Task instructions
For each line below, return an exact copy.

++++

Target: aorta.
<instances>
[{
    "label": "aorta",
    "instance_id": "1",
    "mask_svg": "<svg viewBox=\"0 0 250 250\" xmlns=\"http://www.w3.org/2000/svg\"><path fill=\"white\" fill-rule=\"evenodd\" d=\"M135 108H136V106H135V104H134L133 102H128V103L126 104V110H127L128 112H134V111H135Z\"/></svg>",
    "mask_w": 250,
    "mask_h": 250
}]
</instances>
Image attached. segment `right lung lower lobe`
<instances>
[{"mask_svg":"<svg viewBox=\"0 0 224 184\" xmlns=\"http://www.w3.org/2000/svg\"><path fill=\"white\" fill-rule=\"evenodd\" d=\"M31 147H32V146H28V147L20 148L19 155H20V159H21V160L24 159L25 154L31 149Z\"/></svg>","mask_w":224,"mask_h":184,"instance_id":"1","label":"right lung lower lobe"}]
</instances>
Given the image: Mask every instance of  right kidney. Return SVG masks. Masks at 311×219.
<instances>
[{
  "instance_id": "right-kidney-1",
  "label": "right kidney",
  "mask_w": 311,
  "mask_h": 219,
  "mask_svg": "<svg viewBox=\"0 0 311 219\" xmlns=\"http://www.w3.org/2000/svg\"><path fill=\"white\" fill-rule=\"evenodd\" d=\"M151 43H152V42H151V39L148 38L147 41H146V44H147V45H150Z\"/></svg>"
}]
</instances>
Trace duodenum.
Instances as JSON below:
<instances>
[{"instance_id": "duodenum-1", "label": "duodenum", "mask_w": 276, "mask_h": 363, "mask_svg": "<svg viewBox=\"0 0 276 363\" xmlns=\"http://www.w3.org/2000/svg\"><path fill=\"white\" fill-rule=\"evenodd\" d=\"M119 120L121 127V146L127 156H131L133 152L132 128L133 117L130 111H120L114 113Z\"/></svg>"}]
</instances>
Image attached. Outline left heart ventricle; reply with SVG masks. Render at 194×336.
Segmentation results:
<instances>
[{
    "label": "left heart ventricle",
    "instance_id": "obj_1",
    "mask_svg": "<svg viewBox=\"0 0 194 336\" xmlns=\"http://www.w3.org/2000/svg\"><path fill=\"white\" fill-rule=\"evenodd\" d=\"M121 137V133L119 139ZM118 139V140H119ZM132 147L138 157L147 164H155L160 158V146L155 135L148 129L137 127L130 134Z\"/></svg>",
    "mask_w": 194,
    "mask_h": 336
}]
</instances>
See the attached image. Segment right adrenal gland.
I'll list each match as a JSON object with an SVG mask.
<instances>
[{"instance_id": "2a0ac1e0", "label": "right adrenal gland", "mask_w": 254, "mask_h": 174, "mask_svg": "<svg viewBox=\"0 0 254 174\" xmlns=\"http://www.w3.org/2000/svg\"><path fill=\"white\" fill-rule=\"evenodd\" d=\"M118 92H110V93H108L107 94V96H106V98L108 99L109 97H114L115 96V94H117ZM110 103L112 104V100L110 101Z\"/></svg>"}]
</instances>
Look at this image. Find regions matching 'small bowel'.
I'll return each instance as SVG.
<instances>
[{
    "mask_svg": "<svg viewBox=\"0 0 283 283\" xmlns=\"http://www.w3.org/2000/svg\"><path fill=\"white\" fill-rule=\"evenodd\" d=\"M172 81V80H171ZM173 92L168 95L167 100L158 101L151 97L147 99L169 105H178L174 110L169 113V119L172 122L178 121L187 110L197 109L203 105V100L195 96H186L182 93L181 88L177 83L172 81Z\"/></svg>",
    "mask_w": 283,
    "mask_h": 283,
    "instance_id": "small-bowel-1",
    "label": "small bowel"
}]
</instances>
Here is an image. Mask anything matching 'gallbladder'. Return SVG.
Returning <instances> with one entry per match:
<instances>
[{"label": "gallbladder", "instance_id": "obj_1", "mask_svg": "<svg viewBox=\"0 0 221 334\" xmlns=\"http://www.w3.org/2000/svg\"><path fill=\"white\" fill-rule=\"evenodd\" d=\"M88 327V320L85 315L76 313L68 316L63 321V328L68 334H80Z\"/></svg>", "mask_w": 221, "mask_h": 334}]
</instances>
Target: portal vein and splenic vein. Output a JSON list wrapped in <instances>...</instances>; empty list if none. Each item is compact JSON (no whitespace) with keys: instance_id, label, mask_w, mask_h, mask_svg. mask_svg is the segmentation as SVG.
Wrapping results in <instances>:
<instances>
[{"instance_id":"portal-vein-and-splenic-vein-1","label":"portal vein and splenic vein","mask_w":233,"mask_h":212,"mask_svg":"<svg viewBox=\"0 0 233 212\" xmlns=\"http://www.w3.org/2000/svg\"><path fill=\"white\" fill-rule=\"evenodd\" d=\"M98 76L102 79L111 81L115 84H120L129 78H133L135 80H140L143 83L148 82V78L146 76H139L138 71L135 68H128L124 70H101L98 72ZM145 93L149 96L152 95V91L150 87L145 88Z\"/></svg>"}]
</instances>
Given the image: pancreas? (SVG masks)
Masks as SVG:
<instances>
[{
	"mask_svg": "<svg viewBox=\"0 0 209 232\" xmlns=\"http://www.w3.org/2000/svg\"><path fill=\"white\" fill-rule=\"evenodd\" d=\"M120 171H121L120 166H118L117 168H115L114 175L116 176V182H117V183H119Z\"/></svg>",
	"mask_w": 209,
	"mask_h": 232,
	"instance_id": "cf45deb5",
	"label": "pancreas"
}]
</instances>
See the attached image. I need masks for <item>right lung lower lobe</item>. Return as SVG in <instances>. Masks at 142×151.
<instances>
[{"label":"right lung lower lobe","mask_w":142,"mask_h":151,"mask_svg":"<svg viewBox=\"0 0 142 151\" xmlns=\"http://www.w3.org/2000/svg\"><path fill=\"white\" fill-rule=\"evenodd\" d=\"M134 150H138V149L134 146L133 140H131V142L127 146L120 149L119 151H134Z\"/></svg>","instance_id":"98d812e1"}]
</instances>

++++

Output
Target: aorta.
<instances>
[{
    "label": "aorta",
    "instance_id": "1",
    "mask_svg": "<svg viewBox=\"0 0 250 250\" xmlns=\"http://www.w3.org/2000/svg\"><path fill=\"white\" fill-rule=\"evenodd\" d=\"M135 108H136V106H135V104H134L133 102H128V103L126 104V110H127L128 112H134V111H135Z\"/></svg>",
    "mask_w": 250,
    "mask_h": 250
}]
</instances>
Image attached. segment `right lung lower lobe`
<instances>
[{"mask_svg":"<svg viewBox=\"0 0 224 184\" xmlns=\"http://www.w3.org/2000/svg\"><path fill=\"white\" fill-rule=\"evenodd\" d=\"M31 147H32V146H28V147L20 148L19 155H20V159H21V160L24 159L25 154L31 149Z\"/></svg>","mask_w":224,"mask_h":184,"instance_id":"1","label":"right lung lower lobe"}]
</instances>
Given the image: Mask every instance of  right kidney. Return SVG masks. Masks at 311×219.
<instances>
[{
  "instance_id": "right-kidney-1",
  "label": "right kidney",
  "mask_w": 311,
  "mask_h": 219,
  "mask_svg": "<svg viewBox=\"0 0 311 219\" xmlns=\"http://www.w3.org/2000/svg\"><path fill=\"white\" fill-rule=\"evenodd\" d=\"M151 43H152V42H151V39L148 38L147 41H146V44H147V45H150Z\"/></svg>"
}]
</instances>
Trace duodenum.
Instances as JSON below:
<instances>
[{"instance_id": "duodenum-1", "label": "duodenum", "mask_w": 276, "mask_h": 363, "mask_svg": "<svg viewBox=\"0 0 276 363\" xmlns=\"http://www.w3.org/2000/svg\"><path fill=\"white\" fill-rule=\"evenodd\" d=\"M119 120L121 127V146L127 156H131L133 152L132 128L133 117L130 111H120L114 113Z\"/></svg>"}]
</instances>
Image attached. Outline left heart ventricle; reply with SVG masks. Render at 194×336.
Segmentation results:
<instances>
[{
    "label": "left heart ventricle",
    "instance_id": "obj_1",
    "mask_svg": "<svg viewBox=\"0 0 194 336\" xmlns=\"http://www.w3.org/2000/svg\"><path fill=\"white\" fill-rule=\"evenodd\" d=\"M121 137V133L119 139ZM118 139V140H119ZM132 147L138 157L147 164H155L160 158V146L155 135L148 129L137 127L130 134Z\"/></svg>",
    "mask_w": 194,
    "mask_h": 336
}]
</instances>
See the attached image. Segment right adrenal gland.
I'll list each match as a JSON object with an SVG mask.
<instances>
[{"instance_id": "2a0ac1e0", "label": "right adrenal gland", "mask_w": 254, "mask_h": 174, "mask_svg": "<svg viewBox=\"0 0 254 174\" xmlns=\"http://www.w3.org/2000/svg\"><path fill=\"white\" fill-rule=\"evenodd\" d=\"M118 92H110V93H108L107 94V96H106V98L108 99L109 97H114L115 96V94H117ZM110 103L112 104V100L110 101Z\"/></svg>"}]
</instances>
Look at this image. Find regions matching 'small bowel'.
I'll return each instance as SVG.
<instances>
[{
    "mask_svg": "<svg viewBox=\"0 0 283 283\" xmlns=\"http://www.w3.org/2000/svg\"><path fill=\"white\" fill-rule=\"evenodd\" d=\"M172 81V80H171ZM173 92L168 95L167 100L158 101L151 97L147 99L169 105H178L174 110L169 113V119L172 122L178 121L187 110L197 109L203 105V100L195 96H186L182 93L181 88L177 83L172 81Z\"/></svg>",
    "mask_w": 283,
    "mask_h": 283,
    "instance_id": "small-bowel-1",
    "label": "small bowel"
}]
</instances>
Here is an image. Mask anything matching 'gallbladder'. Return SVG.
Returning <instances> with one entry per match:
<instances>
[{"label": "gallbladder", "instance_id": "obj_1", "mask_svg": "<svg viewBox=\"0 0 221 334\" xmlns=\"http://www.w3.org/2000/svg\"><path fill=\"white\" fill-rule=\"evenodd\" d=\"M88 327V320L85 315L76 313L68 316L63 321V328L68 334H80Z\"/></svg>", "mask_w": 221, "mask_h": 334}]
</instances>
Target: portal vein and splenic vein. Output a JSON list wrapped in <instances>...</instances>; empty list if none. Each item is compact JSON (no whitespace) with keys: instance_id, label, mask_w, mask_h, mask_svg. mask_svg is the segmentation as SVG.
Wrapping results in <instances>:
<instances>
[{"instance_id":"portal-vein-and-splenic-vein-1","label":"portal vein and splenic vein","mask_w":233,"mask_h":212,"mask_svg":"<svg viewBox=\"0 0 233 212\" xmlns=\"http://www.w3.org/2000/svg\"><path fill=\"white\" fill-rule=\"evenodd\" d=\"M98 76L102 79L111 81L115 84H120L129 78H133L135 80H140L143 83L148 82V78L146 76H139L138 71L135 68H128L124 70H101L98 72ZM145 93L149 96L152 95V91L150 87L145 88Z\"/></svg>"}]
</instances>
Given the image: pancreas? (SVG masks)
Masks as SVG:
<instances>
[{
	"mask_svg": "<svg viewBox=\"0 0 209 232\" xmlns=\"http://www.w3.org/2000/svg\"><path fill=\"white\" fill-rule=\"evenodd\" d=\"M120 171H121L120 166H118L117 168H115L114 175L116 176V182H117V183H119Z\"/></svg>",
	"mask_w": 209,
	"mask_h": 232,
	"instance_id": "cf45deb5",
	"label": "pancreas"
}]
</instances>
See the attached image. I need masks for <item>right lung lower lobe</item>. Return as SVG in <instances>. Masks at 142×151.
<instances>
[{"label":"right lung lower lobe","mask_w":142,"mask_h":151,"mask_svg":"<svg viewBox=\"0 0 142 151\" xmlns=\"http://www.w3.org/2000/svg\"><path fill=\"white\" fill-rule=\"evenodd\" d=\"M134 150H138V149L134 146L133 140H131V142L127 146L120 149L119 151H134Z\"/></svg>","instance_id":"98d812e1"}]
</instances>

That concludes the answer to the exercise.